You'd think that the merciless sun, the rattlesnake diet and the time logged in a frontier brothel would take the sheen out of a girl's hair. But Andie MacDowell, Mary Stuart Masterson, Drew Barrymore and Madeleine Stowe -- the rampaging heroines of "Bad Girls" -- manage to stave off all the ill effects of the American West and look absolutely fabulous.
Eileen, Anita, Lilly and Cody flee their small-town brothel to prevent Cody (Stowe) from being hanged. Her crime, ? la "Thelma and Louise," was shooting a client who was assaulting Anita (Masterson). So the four women gallop off across the country, also ? la "Thelma and Louise," to stake a claim in the Oregon territory.
En route, the four outlaws are put through their Old West paces, updated by the very '90s gender switcheroo. During the course of their action-packed escape, the cowgirls apply the same spunky defiance to posses, gangsters and male-biased land laws.
With "Bad Girls," director Jonathan Kaplan has fashioned a revisionist primer on the early American frontier, and on the Western genre itself. The film bends over backwards to update the mythic cowboy story by adding Chinese settlers, black cowboys and sexist oppression to the landscape.
It's a project worth tackling, since Westerns have routinely miscast the American frontier as a social equalizer. But Kaplan overloads on exposition -- he whomps you over the head with liberal-artsy authenticity.
When one character gazes out onto the moonlit rangeland, turns to another and says, "The population of the United States is over 63 million people now," you want to pull out a pen and note it down in your three-ring binder. It might be on the exam.

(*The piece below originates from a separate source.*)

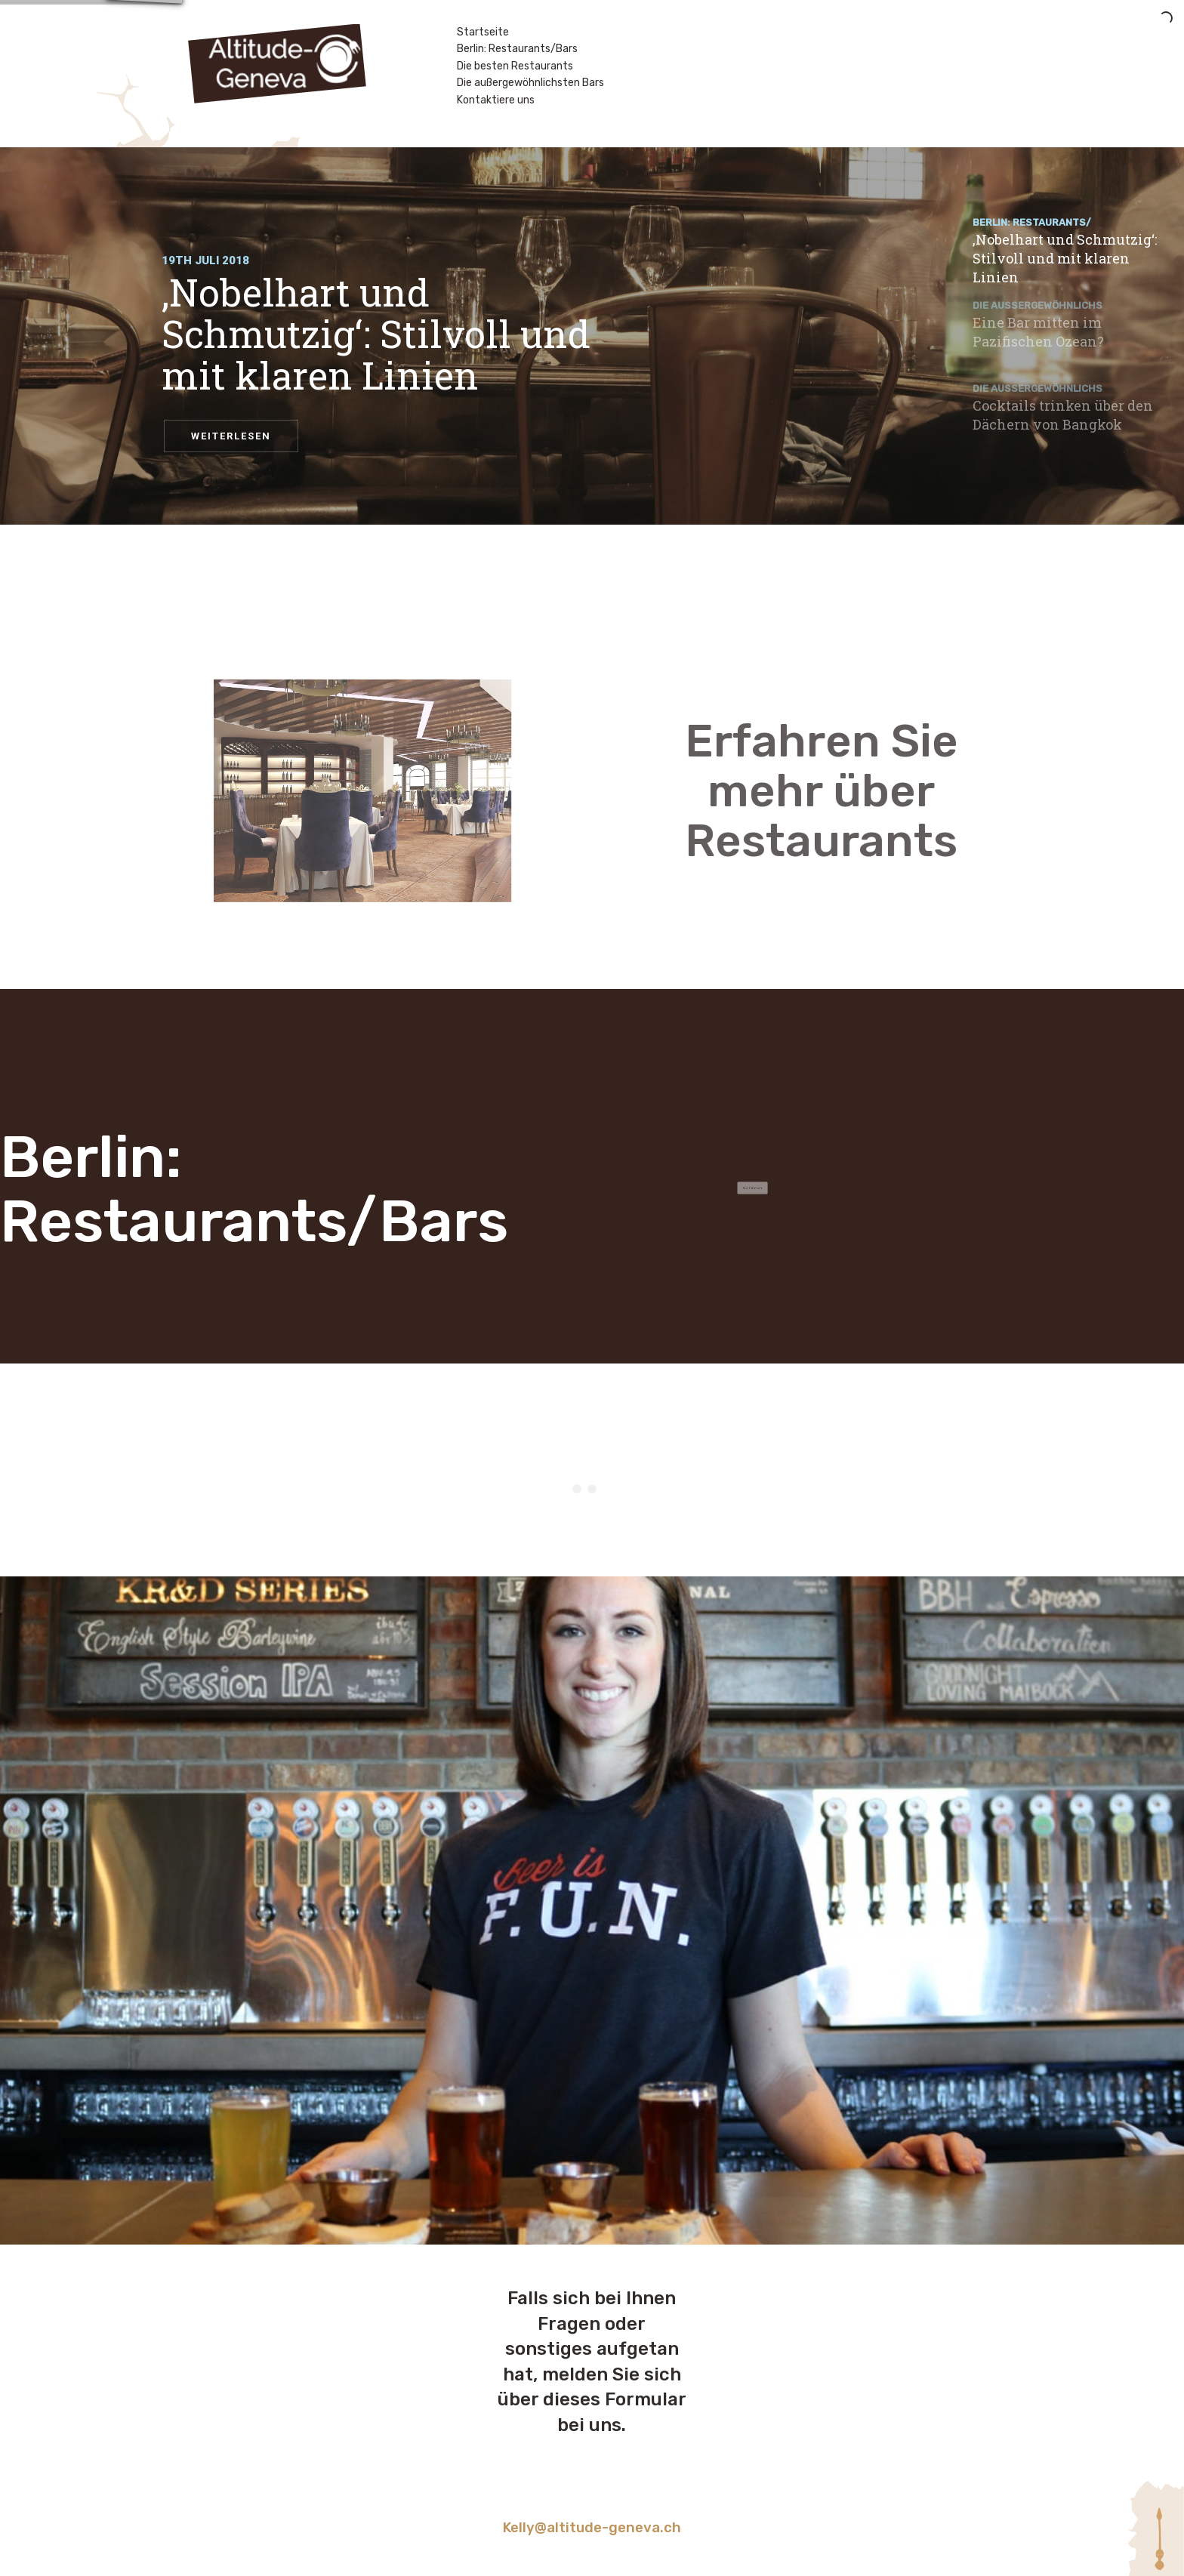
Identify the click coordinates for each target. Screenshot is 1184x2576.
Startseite (483, 32)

The most regrettable thing about "Bad Girls," though, is that Kaplan's revisionist project loops back into a standard-issue exploitation film. This is a big disappointment coming from the man who directed 1992's "The Accused."
When he's not slipping in vignettes about the legal oppression of women, Kaplan does his best to keep Drew Barrymore in a push-up bra. Despite the fashion constrictions of armed flight across the continent, the four actresses seem to change outfits in time for every rollicking bout of gunplay.
Moreover, Kaplan has lined up actresses too good to be used as mounted mannequins.
As the gritty Cody Zamora, Stowe supplies some excellent scenes opposite Robert Loggia and James Russo, who play her ruthless former lovers. And Masterson plays the widowed Anita with integrity in the few scenes that allow it.
But what with the gangster subplot, the Pinkerton detective subplot, the two romantic subplots and all those costume changes, none of them has the margin to show what they can do. You end up wishing there was even one character with as much dramatic range as Andie MacDowell's hair.
"Bad Girls" is playing through Oct. 20 at the Americom House of Cinema in the Radisson-Slavjanskaya Hotel. It shows Monday to Sunday at 7 P.M. Tickets are at the twilight special price of $5 (in rubles) or $5 by credit card.